[INFORMATION GIVEN]:

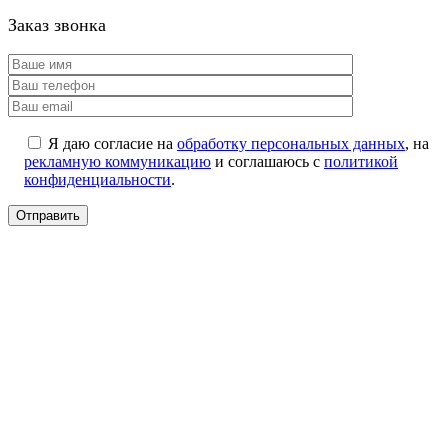
Заказ звонка
Я даю согласие на
обработку персональных данных
, на
рекламную коммуникацию
и соглашаюсь с
политикой
конфиденциальности
.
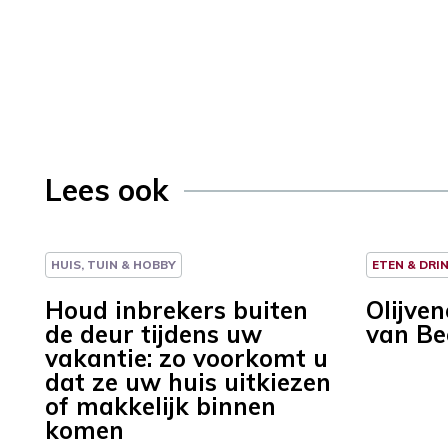
Lees ook
HUIS, TUIN & HOBBY
ETEN & DRI
Houd inbrekers buiten
Olijve
de deur tijdens uw
van Be
vakantie: zo voorkomt u
dat ze uw huis uitkiezen
of makkelijk binnen
komen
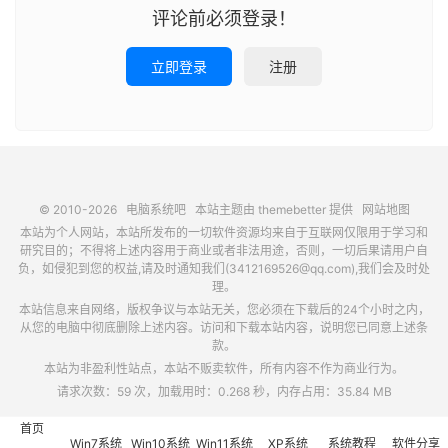
评论前必须登录！
立即登录
注册
© 2010-2026
电脑系统吧
本站主题由
themebetter
提供
网站地图
本站为个人网站，本站所发布的一切软件资源均来自于互联网仅限用于学习和
研究目的；不得将上述内容用于商业或者非法用途，否则，一切后果请用户自
负，如侵犯到您的权益,请及时通知我们(3412169526@qq.com),我们会及时处
理。
本站信息来自网络，版权争议与本站无关，您必须在下载后的24个小时之内，
从您的电脑中彻底删除上述内容。访问和下载本站内容，说明您已同意上述条
款。
本站为非盈利性站点，本站不贩卖软件，所有内容不作为商业行为。
请求次数：59 次，加载用时：0.268 秒，内存占用：35.84 MB
首页
Win7系统
Win10系统
Win11系统
XP系统
系统教程
软件分享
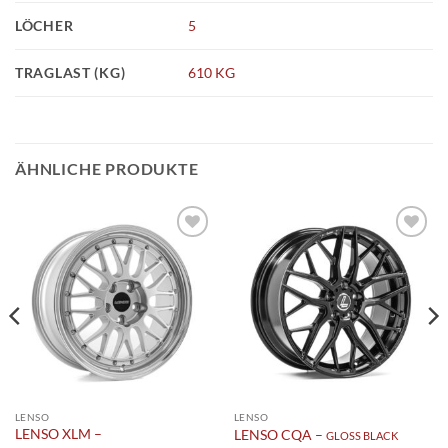
LÖCHER
5
TRAGLAST (KG)
610 KG
ÄHNLICHE PRODUKTE
Add to
Add to
wishlist
wishlist
LENSO
LENSO
LENSO XLM –
LENSO CQA –
GLOSS BLACK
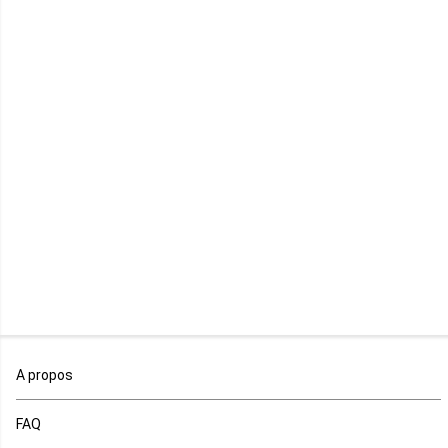
Kenya
Lesotho
Libye
Libéria
Madagascar
Malawi
Mali
Maroc
A propos
Maurice
FAQ
Mauritanie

[TASK TO CARRY OUT]: Give back every record exactly. Omit the pictures.

[EXERCISE SOLUTION]:
Заказ звонка
Я даю согласие на
обработку персональных данных
, на
рекламную коммуникацию
и соглашаюсь с
политикой
конфиденциальности
.
Lees ook
HUIS, TUIN & HOBBY
ETEN & DRI
Houd inbrekers buiten
Olijve
de deur tijdens uw
van Be
vakantie: zo voorkomt u
dat ze uw huis uitkiezen
of makkelijk binnen
komen
评论前必须登录！
立即登录
注册
© 2010-2026
电脑系统吧
本站主题由
themebetter
提供
网站地图
本站为个人网站，本站所发布的一切软件资源均来自于互联网仅限用于学习和
研究目的；不得将上述内容用于商业或者非法用途，否则，一切后果请用户自
负，如侵犯到您的权益,请及时通知我们(3412169526@qq.com),我们会及时处
理。
本站信息来自网络，版权争议与本站无关，您必须在下载后的24个小时之内，
从您的电脑中彻底删除上述内容。访问和下载本站内容，说明您已同意上述条
款。
本站为非盈利性站点，本站不贩卖软件，所有内容不作为商业行为。
请求次数：59 次，加载用时：0.268 秒，内存占用：35.84 MB
首页
Win7系统
Win10系统
Win11系统
XP系统
系统教程
软件分享
LÖCHER
5
TRAGLAST (KG)
610 KG
ÄHNLICHE PRODUKTE
Add to
Add to
wishlist
wishlist
LENSO
LENSO
LENSO XLM –
LENSO CQA –
GLOSS BLACK
Kenya
Lesotho
Libye
Libéria
Madagascar
Malawi
Mali
Maroc
A propos
Maurice
FAQ
Mauritanie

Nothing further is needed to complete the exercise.